Extend EOL for Gemini Flash cost-effective models

Summary

We request either:

  1. An extension of EOL for gemini-2.0-flash and gemini-2.0-flash-lite, or
  2. A clear roadmap and timeline for a cost-effective successor (e.g. gemini-3-flash-lite) before current low-cost models reach shutdown.

Our production workloads are OCR, data extraction, and summarization and do not require thinking/reasoning.


Impacted models & shutdown dates

Gemini 2.0

  • gemini-2.0-flash — March 31, 2026
  • gemini-2.0-flash-lite — March 31, 2026

Gemini 2.5

  • gemini-2.5-flash — June 17, 2026
  • gemini-2.5-flash-lite — July 22, 2026

Why current replacements are not equivalent

1. Loss of cost-effective non-thinking pricing

Gemini 2.0 Flash was ideal for OCR/extraction/summarization and cost-effective for us:

  • ~$0.10 / 1M input tokens
  • ~$0.40 / 1M output tokens

With gemini-2.5-flash-preview, non-thinking output pricing was ~$0.60 / 1M, with thinking at ~$2.50 / 1M.
After the stable release, the non-thinking pricing path removed, leaving ~$2.50 / 1M output tokens, even though fine-tuning guidance for OCR/extraction recommends the non-thinking variant.

At $2.50 / 1M output tokens, many production OCR/extraction/summarization workloads are no longer economically viable.

2. Benchmarking shows higher cost does not improve accuracy

Our internal benchmarking on OCR + data extraction + summarization:

Base models

  • gemini-2.0-flash: 91%
  • gemini-2.5-flash: 91%
  • gemini-2.5-flash-lite: 87%

Fine-tuned models

  • gemini-2.0-flash-finetuned: 99%
  • gemini-2.5-flash-finetuned: 96.5%
  • gemini-2.5-flash-lite-finetuned: 95%

For our use cases:

  • gemini-2.0-flash is cheaper and more accurate after fine-tuning.
  • gemini-2.5-flash is ~6× more expensive on output tokens with lower accuracy.

3. Roadmap gap blocks long-term planning

We planned to move from gemini-2.0-flashgemini-2.5-flash-litegemini-3-flash-lite when available, accepting some accuracy loss.

However:

  • gemini-2.5-flash-lite is already scheduled for shutdown (July 22, 2026)
  • gemini-3-flash-lite is not announced or publicly timed

This makes long-term planning and client commitments extremely difficult.


Requests

  1. Extend EOL for:

    • gemini-2.0-flash / gemini-2.0-flash-001
    • gemini-2.0-flash-lite / gemini-2.0-flash-lite-001
      by 6–12 months, or until a comparable-cost successor is generally available.
  2. Provide an official roadmap and timeline for gemini-3-flash-lite (or equivalent), including expected pricing for non-thinking use cases.

  3. Consider restoring or offering a low-cost non-thinking tier for flash-class OCR/extraction/summarization workloads, closer to:

    • $0.10–$0.20 / 1M input tokens
    • $0.40–$0.60 / 1M output tokens
8 Likes

Yes, gemini-2.0-flash-lite or gemini-2.5-flash-lite should be continued until gemini-3.0-flash-lite is available at similar pricing.

Low-cost, fast, non-thinking models like Flash-Lite are critical for multiple production use cases.
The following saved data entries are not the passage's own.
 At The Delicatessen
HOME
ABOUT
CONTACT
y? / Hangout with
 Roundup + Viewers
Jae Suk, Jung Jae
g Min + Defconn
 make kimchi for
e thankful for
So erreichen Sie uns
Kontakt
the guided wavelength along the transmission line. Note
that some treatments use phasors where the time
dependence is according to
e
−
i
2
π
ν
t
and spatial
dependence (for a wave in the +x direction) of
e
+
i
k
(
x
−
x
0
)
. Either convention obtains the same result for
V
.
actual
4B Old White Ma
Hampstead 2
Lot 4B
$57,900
Discontinuing them without an equivalent replacement will have a major impact on services that currently depend on Flash-Lite.
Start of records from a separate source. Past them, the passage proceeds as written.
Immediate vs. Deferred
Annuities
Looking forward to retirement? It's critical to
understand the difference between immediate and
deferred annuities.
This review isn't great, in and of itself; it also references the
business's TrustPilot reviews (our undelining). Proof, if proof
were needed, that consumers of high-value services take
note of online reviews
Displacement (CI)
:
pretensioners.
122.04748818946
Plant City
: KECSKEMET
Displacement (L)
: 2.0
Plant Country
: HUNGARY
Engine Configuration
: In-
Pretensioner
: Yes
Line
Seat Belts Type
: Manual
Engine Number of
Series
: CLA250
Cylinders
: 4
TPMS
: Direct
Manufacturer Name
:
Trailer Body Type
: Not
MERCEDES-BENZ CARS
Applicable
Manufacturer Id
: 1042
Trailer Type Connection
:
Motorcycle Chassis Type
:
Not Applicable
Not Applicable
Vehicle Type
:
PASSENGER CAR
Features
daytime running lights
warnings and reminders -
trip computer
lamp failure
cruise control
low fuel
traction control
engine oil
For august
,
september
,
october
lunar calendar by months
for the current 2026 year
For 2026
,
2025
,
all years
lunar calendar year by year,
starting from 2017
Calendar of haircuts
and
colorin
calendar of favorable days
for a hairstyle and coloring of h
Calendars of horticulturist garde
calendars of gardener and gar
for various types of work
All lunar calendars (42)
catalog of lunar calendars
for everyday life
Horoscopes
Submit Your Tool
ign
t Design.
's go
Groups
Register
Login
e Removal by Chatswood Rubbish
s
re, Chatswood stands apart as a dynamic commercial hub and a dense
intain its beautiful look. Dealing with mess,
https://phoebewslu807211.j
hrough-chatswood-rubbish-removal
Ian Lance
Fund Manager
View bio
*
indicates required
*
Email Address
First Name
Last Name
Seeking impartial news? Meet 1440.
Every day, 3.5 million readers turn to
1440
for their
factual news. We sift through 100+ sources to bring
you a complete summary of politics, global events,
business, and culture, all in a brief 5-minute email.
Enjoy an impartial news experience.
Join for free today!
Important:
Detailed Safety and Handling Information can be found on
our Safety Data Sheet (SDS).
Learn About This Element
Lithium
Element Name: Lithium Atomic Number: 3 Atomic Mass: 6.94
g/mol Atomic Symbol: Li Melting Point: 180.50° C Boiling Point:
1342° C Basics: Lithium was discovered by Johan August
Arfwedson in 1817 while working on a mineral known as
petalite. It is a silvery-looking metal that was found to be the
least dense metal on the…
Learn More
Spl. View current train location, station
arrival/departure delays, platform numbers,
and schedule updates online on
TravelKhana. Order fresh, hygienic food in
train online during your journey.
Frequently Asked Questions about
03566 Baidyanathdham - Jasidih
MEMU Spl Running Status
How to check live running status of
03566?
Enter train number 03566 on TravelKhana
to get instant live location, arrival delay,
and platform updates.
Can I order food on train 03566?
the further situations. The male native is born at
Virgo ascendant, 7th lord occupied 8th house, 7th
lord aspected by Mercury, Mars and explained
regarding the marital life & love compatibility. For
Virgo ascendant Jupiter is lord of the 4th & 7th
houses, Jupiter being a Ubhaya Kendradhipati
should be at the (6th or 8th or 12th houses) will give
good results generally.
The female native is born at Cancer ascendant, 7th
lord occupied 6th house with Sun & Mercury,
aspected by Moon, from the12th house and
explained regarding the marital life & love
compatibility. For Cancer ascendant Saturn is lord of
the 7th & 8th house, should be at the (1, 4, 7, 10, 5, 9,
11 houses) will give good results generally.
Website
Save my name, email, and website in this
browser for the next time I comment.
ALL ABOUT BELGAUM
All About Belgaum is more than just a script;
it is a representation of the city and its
This change would also negatively affect long-term trust in Google’s model roadmap. Additionally, it makes it difficult to transition clients to higher-cost alternatives when there is no tangible gain for tasks that Flash-Lite models can already perform effectively and often with greater accuracy.

2 Likes

We are having the exact same use case (non-thinking image recognition).
We currently migrated to Gemini 2.5 Flash Lite, but it seems that the deprecations are too quick on low-cost models.

Gemini 3 Flash Lite release would be essential in giving confidence to stay in the Gemini Model ecosystem.